# how to 'uninstall' games?



## Barose (Mar 12, 2006)

Hallo. PCs always present a nice 'uninstall' command when it comes to removing software, but Mac usually doesn't. So my question is: how do i completely remove a game from my computer? It seems that throwing the game folder away isn't enough, some stuff still remains. Well?


----------



## fryke (Mar 12, 2006)

Depends on the game. Most really just take putting it in the bin and emptying that. Preferences might still be in "~/Library/Preferences" and some games might install stuff in "~/Library/Application Support" or "/Library/Application Support", but other than that... No uninstaller needed.


----------



## nixgeek (Mar 12, 2006)

Usually all you need to do is drag the app to the trash and empty it, especially if the application was just installed by copying the app into the Applications folder.  If the app did use an installer, they'll either include an uninstaller or you can just delete the app as I mentioned earlier.  Sometimes, the installer itself has the option to uninstall so you might want to run that before you go and drag it to the trash.

Hope this helped.


----------



## edddeduck (Mar 17, 2006)

If the game is a Feral title you only need to delete two things.

1.) The game folder
2.) Your preferences

Full instructions on where the preferences are stored is included in the Read Me with the games.

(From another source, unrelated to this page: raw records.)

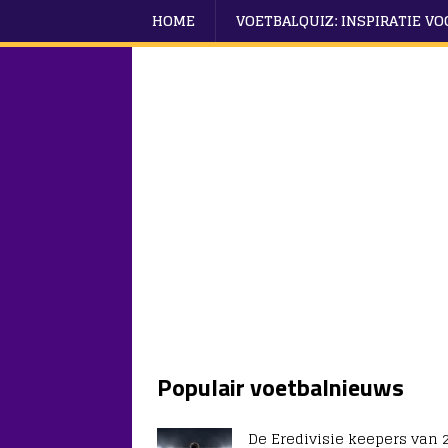
HOME
VOETBALQUIZ: INSPIRATIE V
Populair voetbalnieuws
De Eredivisie keepers van 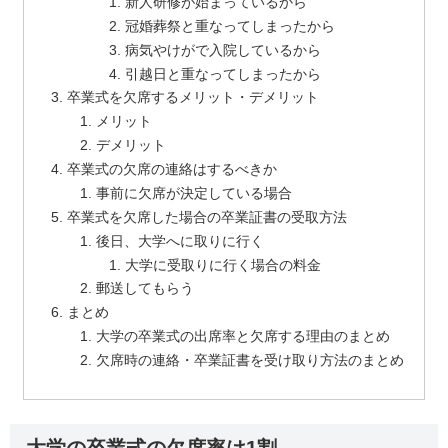
新人研修が始まっているから
冠婚葬祭と重なってしまったから
病気やけがで入院しているから
引越日と重なってしまったから
卒業式を欠席するメリット・デメリット
メリット
デメリット
卒業式の欠席の連絡はするべきか
事前に欠席が決定している場合
卒業式を欠席した場合の卒業証書の受取方法
後日、大学へに取りに行く
大学に受取りに行く場合の料金
郵送してもらう
まとめ
大学の卒業式の出席率と欠席する理由のまとめ
欠席時の連絡・卒業証書を受け取り方法のまとめ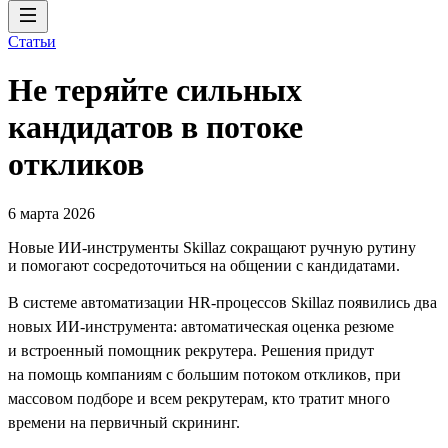
Статьи
Не теряйте сильных
кандидатов в потоке
откликов
6 марта 2026
Новые ИИ-инструменты Skillaz сокращают ручную рутину
и помогают сосредоточиться на общении с кандидатами.
В системе автоматизации HR-процессов Skillaz появились два
новых ИИ-инструмента: автоматическая оценка резюме
и встроенный помощник рекрутера. Решения придут
на помощь компаниям с большим потоком откликов, при
массовом подборе и всем рекрутерам, кто тратит много
времени на первичный скрининг.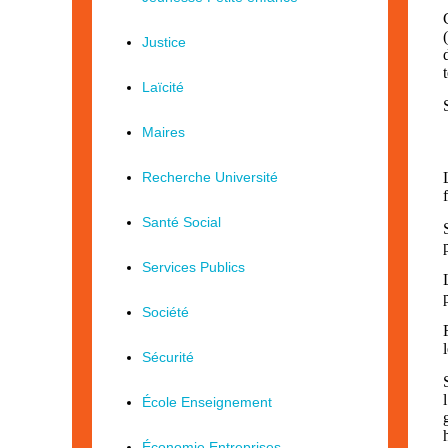
Justice
Laïcité
Maires
Recherche Université
Santé Social
Services Publics
Société
Sécurité
École Enseignement
Économie Entreprises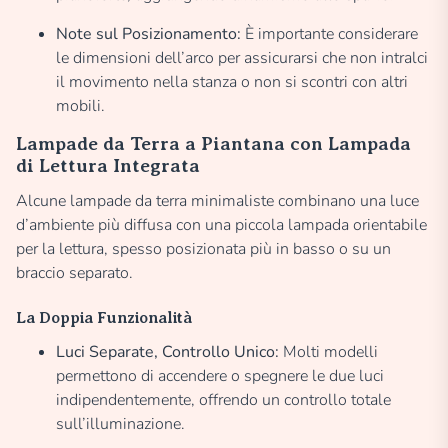
Note sul Posizionamento:
È importante considerare
le dimensioni dell’arco per assicurarsi che non intralci
il movimento nella stanza o non si scontri con altri
mobili.
Lampade da Terra a Piantana con Lampada
di Lettura Integrata
Alcune lampade da terra minimaliste combinano una luce
d’ambiente più diffusa con una piccola lampada orientabile
per la lettura, spesso posizionata più in basso o su un
braccio separato.
La Doppia Funzionalità
Luci Separate, Controllo Unico:
Molti modelli
permettono di accendere o spegnere le due luci
indipendentemente, offrendo un controllo totale
sull’illuminazione.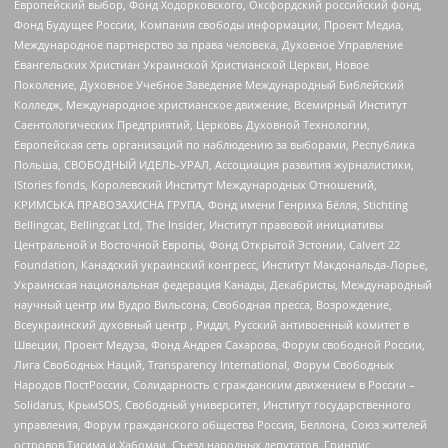
Европейский выбор, Фонд Ходорковского, Оксфордский российский фонд,
Фонд Будущее России, Компания свободы информации, Проект Медиа,
Международное партнерство за права человека, Духовное Управление
Евангельских Христиан Украинской Христианской Церкви, Новое
Поколение, Духовное Учебное Заведение Международный Библейский
Колледж, Международное христианское движение, Всемирный Институт
Саентологических Предприятий, Церковь Духовной Технологии,
Европейская сеть организаций по наблюдению за выборами, Республика
Польша, СВОБОДНЫЙ ИДЕЛЬ-УРАЛ, Ассоциация развития журналистики,
IStories fonds, Королевский Институт Международных Отношений,
КРИМСЬКА ПРАВОЗАХИСНА ГРУПА, Фонд имени Генриха Бёлля, Stichting
Bellingcat, Bellingcat Ltd, The Insider, Институт правовой инициативы
Центральной и Восточной Европы, Фонд Открытой Эстонии, Calvert 22
Foundation, Канадский украинский конгресс, Институт Макдональда-Лорье,
Украинская национальная федерация Канады, Декабристы, Международный
научный центр им Вудро Вильсона, Свободная пресса, Возрождение,
Всеукраинский духовный центр , Риддл, Русский антивоенный комитет в
Швеции, Проект Медуза, Фонд Андрея Сахарова, Форум свободной России,
Лига Свободных Наций, Transparеncy International, Форум Свободных
Народов ПостРоссии, Солидарность с гражданским движением в России –
Solidarus, КрымSOS, Свободный университет, Институт государственного
управления, Форум гражданского общества Россия, Беллона, Союз жителей
островов Тисима и Хабомаи, Съезд народных депутатов, Гринпис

Basically all preferences are stored in the following format :-

~/Library/Preferences/original_developer/game_name/

for example Black and White is 

 ~/Library/Preferences/Lionhead/Black & White/

Most games on the Mac have a similar scheme although some dump save games in different places like application support or your documents folder.


Cheers,

Edwin


----------



## eric2006 (Mar 18, 2006)

I use Spotlight to find all the folders I needed to uninstall. There was this one game that I had that had files in weird places, but spotlight found everything.


----------



## Lt Major Burns (Mar 19, 2006)

Also, in a vain attempt to get a point across without starting a flame thread, windows does not have a nice uninstaller.. it has a shoddy one that leaves files everywhere, and leave the registry in a state.  it was one of my reasons for switching.


----------



## nixgeek (Mar 19, 2006)

Lt Major Burns said:
			
		

> Also, in a vain attempt to get a point across without starting a flame thread, windows does not have a nice uninstaller.. it has a shoddy one that leaves files everywhere, and leave the registry in a state.  it was one of my reasons for switching.



I do have to agree with this comment.  It's few and far between that I've seen uninstallers for Windows actually remove everything from a Windows computer.  At least when something remains in OS X, it's always in the Preferences folder.


----------



## deliciousMammal (Mar 19, 2006)

On one application that I used I installed it from a CD and didn't actually put the installer file on my HD, but when I put the CD back in and ran the installer when I was reinstalling the software I noticed that there was a list menu, one option of which was 'uninstall'.

So if you installed it from a CD, and there is no installer file that you can find try looking on the CD.


----------



## Mobius Rex (Mar 19, 2006)

In my experience, the "uninstall" function that sometimes is included with software downloads often still leaves some files scattered about one's hard disk, and OS X's finder frequently just won't find all the files one is looking for.
I discovered this handy little app that actually finds ALL files;it's called Easy Find: http://macupdate.com/info.php/id/11076.
It's really quite good, and it's free.


----------



## edshin95 (Apr 2, 2006)

google Appzapper


----------